(DATA FOR THIS TASK begins)
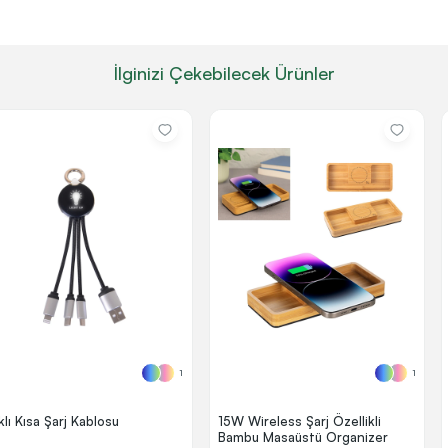
İlginizi Çekebilecek Ürünler
1
1
ıklı Kısa Şarj Kablosu
15W Wireless Şarj Özellikli
Bambu Masaüstü Organizer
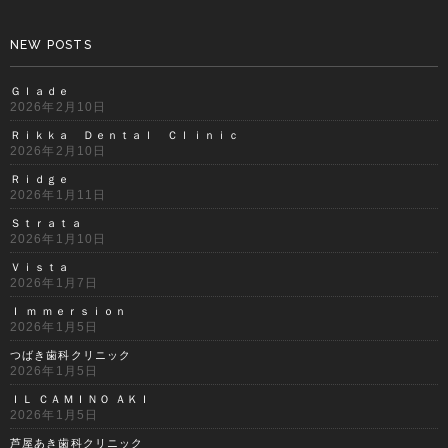
NEW POSTS
Ｇｌａｄｅ
2026年2月10日
Ｒｉｋｋａ Ｄｅｎｔａｌ Ｃｌｉｎｉｃ
2026年2月10日
Ｒｉｄｇｅ
2026年1月11日
Ｓｔｒａｔａ
2026年1月10日
Ｖｉｓｔａ
2026年1月7日
Ｉ ｍ ｍｅｒｓｉｏｎ
2026年1月5日
つばき歯科クリニック
2026年1月5日
ＩＬ ＣＡＭＩＮＯ ＡＫＩ
2026年1月5日
芦屋あき歯科クリニック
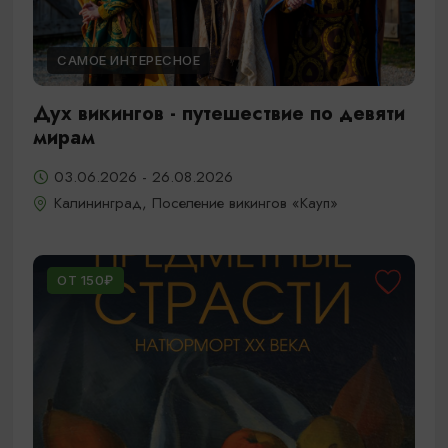
САМОЕ ИНТЕРЕСНОЕ
Дух викингов - путешествие по девяти
мирам
03.06.2026 - 26.08.2026
Калининград, Поселение викингов «Кауп»
ОТ 150₽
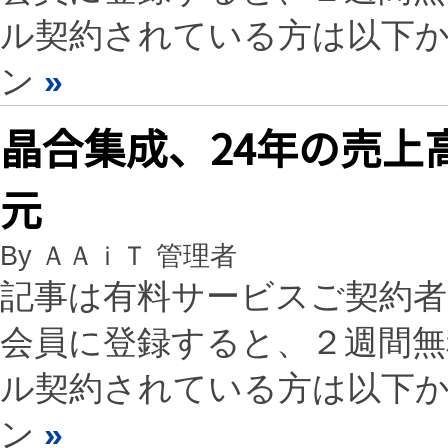
ル契約されている方は以下
ン
»
晶合集成、24年の売上高が
元
By ＡＡｉＴ 管理者
記事は有料サービスご契約
会員に登録すると、２週間
ル契約されている方は以下
ン
»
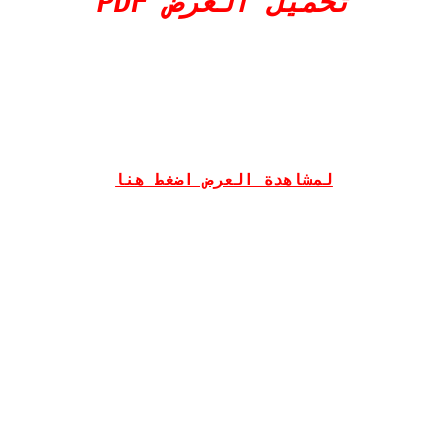
تحميل العرض PDF
لمشاهدة العرض اضغط هنا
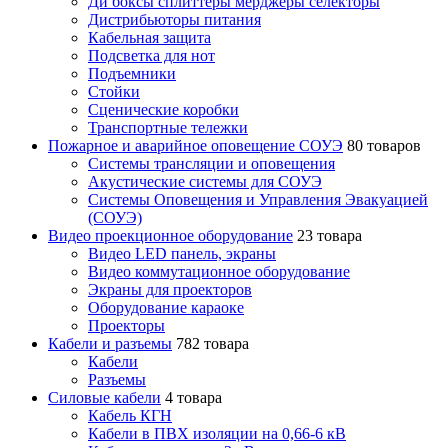
Ди боксы сплиттеры мерджеры селекторы
Дистрибьюторы питания
Кабельная защита
Подсветка для нот
Подъемники
Стойки
Сценические коробки
Транспортные тележки
Пожарное и аварийное оповещение СОУЭ
80 товаров
Cистемы трансляции и оповещения
Акустические системы для СОУЭ
Системы Оповещения и Управления Эвакуацией
(СОУЭ)
Видео проекционное оборудование
23 товара
Видео LED панель, экраны
Видео коммутационное оборудование
Экраны для проекторов
Оборудование караоке
Проекторы
Кабели и разъемы
782 товара
Кабели
Разъемы
Силовые кабели
4 товара
Кабель КГН
Кабели в ПВХ изоляции на 0,66-6 кВ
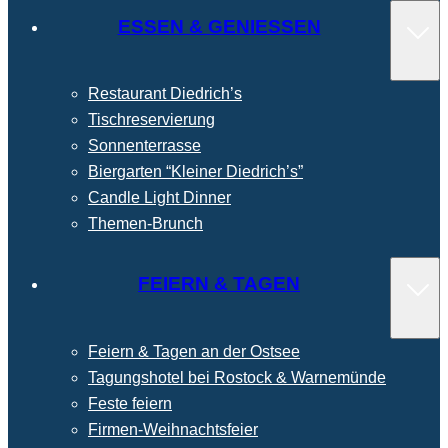
ESSEN & GENIESSEN
Restaurant Diedrich’s
Tischreservierung
Sonnenterrasse
Biergarten “Kleiner Diedrich’s”
Candle Light Dinner
Themen-Brunch
FEIERN & TAGEN
Feiern & Tagen an der Ostsee
Tagungshotel bei Rostock & Warnemünde
Feste feiern
Firmen-Weihnachtsfeier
(DATA FOR THIS TASK ends)
# WHAT TO PRODUCE
All lines in the records that contain "العرض" are to be copied and returned.

# ANSWER BOX
تحميل العرض PDF
لمشاهدة العرض اضغط هنا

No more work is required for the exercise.